[[ DATA FOR ANALYSIS, beginning ]]

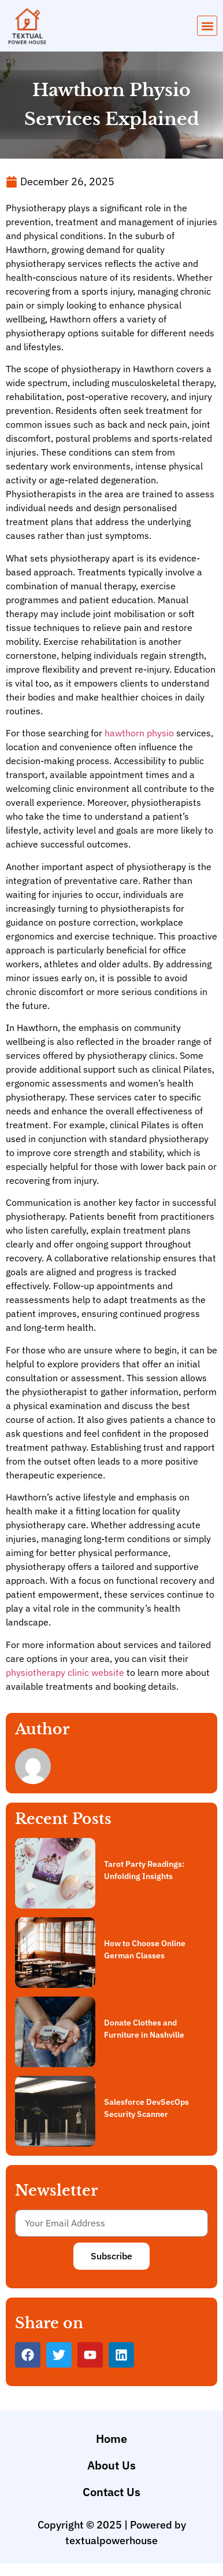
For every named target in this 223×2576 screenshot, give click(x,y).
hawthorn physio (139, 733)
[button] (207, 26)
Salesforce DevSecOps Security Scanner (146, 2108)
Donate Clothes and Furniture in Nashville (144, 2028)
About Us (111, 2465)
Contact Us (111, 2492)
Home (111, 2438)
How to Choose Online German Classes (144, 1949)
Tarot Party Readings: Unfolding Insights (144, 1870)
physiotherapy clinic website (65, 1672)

[[ DATA FOR ANALYSIS, end ]]
[[ DATA FOR ANALYSIS, beginning ]]

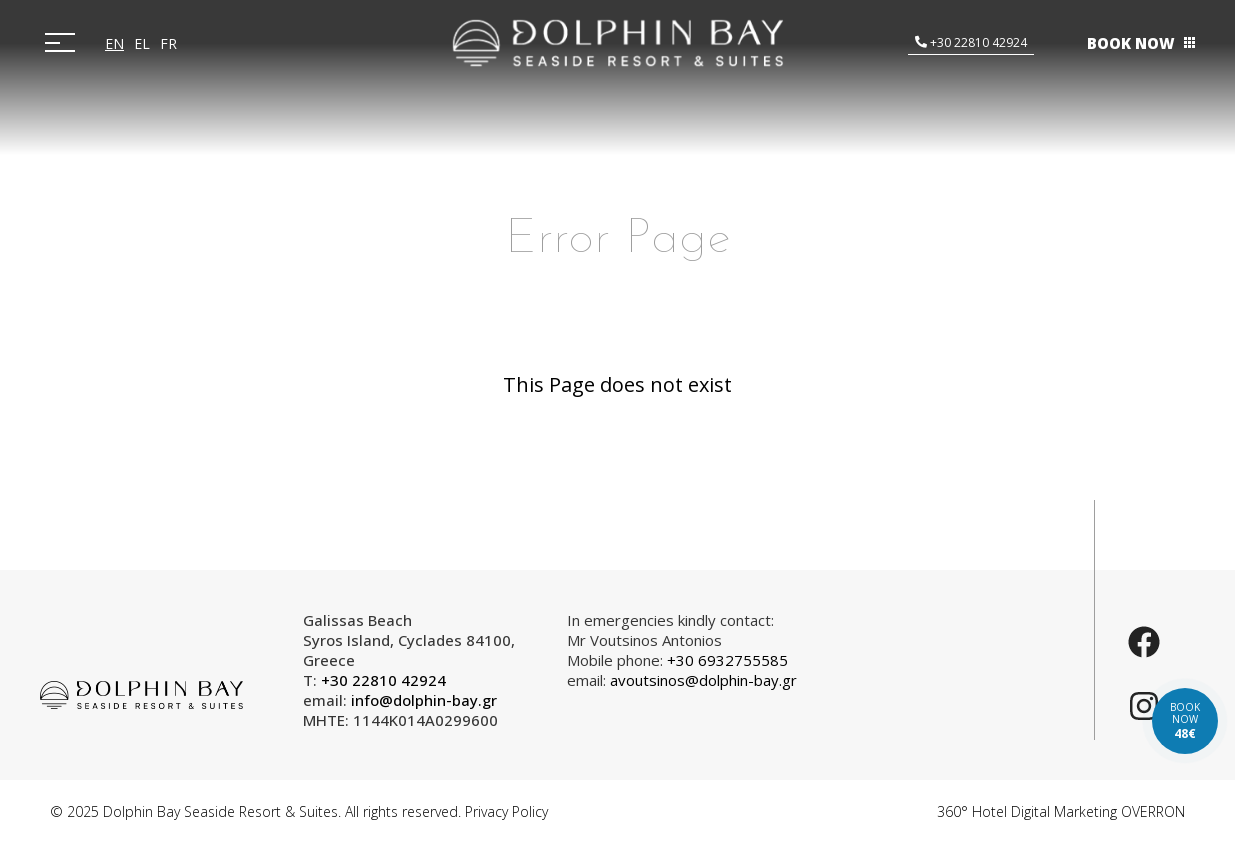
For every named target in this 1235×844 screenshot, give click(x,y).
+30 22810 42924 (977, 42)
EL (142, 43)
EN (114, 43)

[[ DATA FOR ANALYSIS, end ]]
[[ DATA FOR ANALYSIS, beginning ]]

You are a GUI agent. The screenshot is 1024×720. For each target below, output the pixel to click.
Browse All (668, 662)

[[ DATA FOR ANALYSIS, end ]]

## DIRECTIONS
Each line of the listing above that contains the word "every" is to be copied.

## ANSWER TO THIS EXERCISE
For every named target in this 223×2576 screenshot, give click(x,y).
For every named target in this 1235×844 screenshot, give click(x,y).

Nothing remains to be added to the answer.